# AMNTS Mesquite Smoked Black Beans



## solaryellow (Jul 15, 2012)

A few months ago, Don posted a thread about making black beans that peaked my curiosity. Being in the SE US, pork is king so it isn't uncommon to have some brisket left over from catering gigs and festivals. Here is what I am doing with those leftovers.

I start with dried beans and boil them for an hour the night before and then cut the heat, cover them and leave them overnight.






Then I remove the seeds from dried Chile De Arbol and cut them into smaller pieces.

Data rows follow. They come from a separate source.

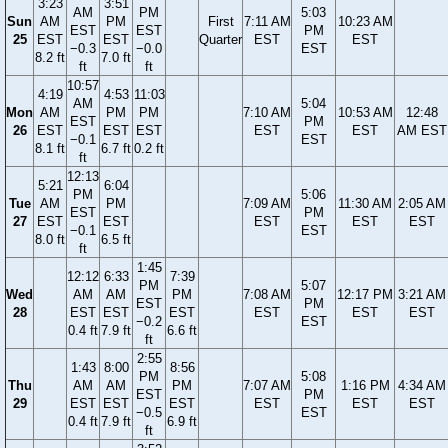
3:23
3:51
AM
PM
5:03
Sun
AM
PM
First
7:11 AM
10:23 AM
EST
EST
PM
25
EST
EST
Quarter
EST
EST
−0.3
−0.0
EST
8.2 ft
7.0 ft
ft
ft
10:57
4:19
4:53
11:03
AM
5:04
Mon
AM
PM
PM
7:10 AM
10:53 AM
12:48
EST
PM
26
EST
EST
EST
EST
EST
AM EST
−0.1
EST
8.1 ft
6.7 ft
0.2 ft
ft
12:13
5:21
6:04
PM
5:06
Tue
AM
PM
7:09 AM
11:30 AM
2:05 AM
EST
PM
27
EST
EST
EST
EST
EST
−0.1
EST
8.0 ft
6.5 ft
ft
1:45
12:12
6:33
7:39
PM
5:07
Wed
AM
AM
PM
7:08 AM
12:17 PM
3:21 AM
EST
PM
28
EST
EST
EST
EST
EST
EST
−0.2
EST
0.4 ft
7.9 ft
6.6 ft
ft
2:55
1:43
8:00
8:56
PM
5:08
Thu
AM
AM
PM
7:07 AM
1:16 PM
4:34 AM
EST
PM
29
EST
EST
EST
EST
EST
EST
−0.5
EST
0.4 ft
7.9 ft
6.9 ft
ft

Toss in some whole mexican oregano...






Then some kosher salt and cumin.






Add some lime...






Some green onion...






Cilantro of course....






Some chopped leftover brisket...






Minced garlic...






And then bring to a boil until the beans reach the texture you like.











Then add some mesquite smoke. I used Todd's tube smoker with some mesquite pellets.











Then adjust when you realize your little RF doesn't really have any draft without heat.






And enjoy!


----------



## chef jimmyj (Jul 15, 2012)

Sounds like a Tasty Recipe...Mesquite is banned in this house...
	

	
	
		
		



		
			






...But I imagine any flavor smoke would be great...JJ


----------



## frosty (Jul 15, 2012)

Looks great!  Just finished some pulled pork for friends.  Should have thought about some beans!!! Oh well, next time.!


----------



## solaryellow (Jul 15, 2012)

Chef JimmyJ said:


> Sounds like a Tasty Recipe...Mesquite is banned in this house...:wife: ...But I imagine any flavor smoke would be great...JJ



Oddly enough, I am not usually a fan of mesquite but Todd's pellets aren't nearly as harsh as mesquite chunks. That being said, oak would be my second choice. 



Frosty said:


> Looks great!  Just finished some pulled pork for friends.  Should have thought about some beans!!! Oh well, next time.!:icon_redface:



I am on a bean kick lately that I can't explain. I have 10 lbs of pintos that are next my target with pulled pork in mind. :biggrin:


----------



## hooligan8403 (Jul 23, 2012)

Looks good. I have to say bbq black beans like this are probably my favorite type. Being from the SW I grew up on them more than regular bbq beans.


----------



## driedstick (Jul 23, 2012)

Looks yummy


----------